Legislation that would ban the use of handheld cell phones while driving passed a Louisiana House panel of Monday morning.
However, the new law would be a secondary offense, which means a violator could only be cited if stopped for another offense.
The measure, House Bill 787, cleared the House Transportation Committee 9-7.
Similar bills have emerged from the committee in the past but died later in the legislative process.
State Rep. Regina Barrow, D-Baton Rouge and sponsor of the bill, said she saw a young woman driving on an interstate on Sunday traveling about 50 miles per hour while talking on a cell phone.
“I watched the number of cars that went around because she just would not get into the slower lane,” Barrow told the committee.

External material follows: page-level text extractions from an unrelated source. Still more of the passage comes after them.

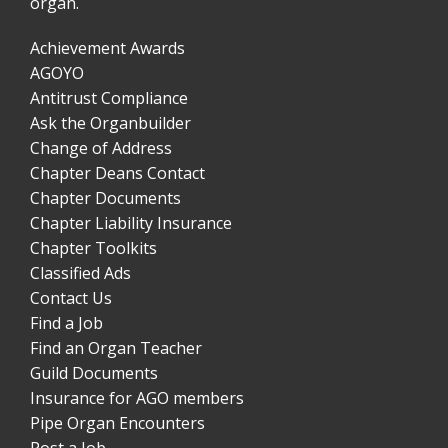
organ.
Achievement Awards
AGOYO
Antitrust Compliance
Ask the Organbuilder
Change of Address
Chapter Deans Contact
Chapter Documents
Chapter Liability Insurance
Chapter Toolkits
Classified Ads
Contact Us
Find a Job
Find an Organ Teacher
Guild Documents
Insurance for AGO members
Pipe Organ Encounters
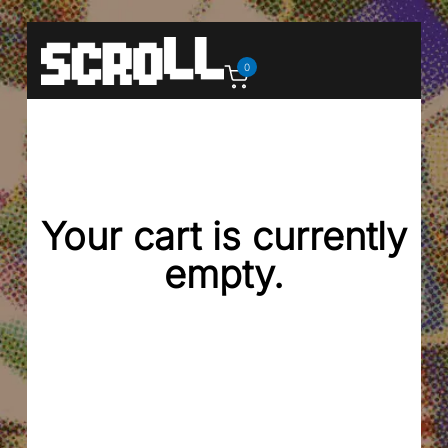
0
Your cart is currently
empty.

“Sometimes people get so engulfed in conversation they literally forget they are driving,” Barrow said.
State Rep. Barbara Norton, D-Shreveport, who voted against the bill, said drivers are guilty of a wide range of distractions, including reading the newspaper, drinking coffee and men adjusting neckties. Norton said she does not see why cell phones should be singled out.
Bobby Breeland, traffic safety program contractor for the Louisiana Highway Safety Commission, said 52 fatalities involving cell phones and driving took place on state roads between 2005-09.
But Breeland said 111 other fatalities involved separate driver distractions.
“That can be things like talking to a passenger, tuning a radio, fooling with kids in the back seat,” he said. “Just anything inside the vehicle of a distractive nature.”
However, Breeland said highway accidents involving cell phones are under reported in Louisiana and nationwide.
State Rep. Terry Landry, D-Lafayette backed Barrow’s bill but said call phones are a “popular industry to pick on.”
He added, “We should be working toward eliminating all distractions in the vehicle.”
Under questioning, Barrow said she made her proposal a secondary offense – not the sole reason that a motorist could be stopped – because “baby steps” are needed to make the change.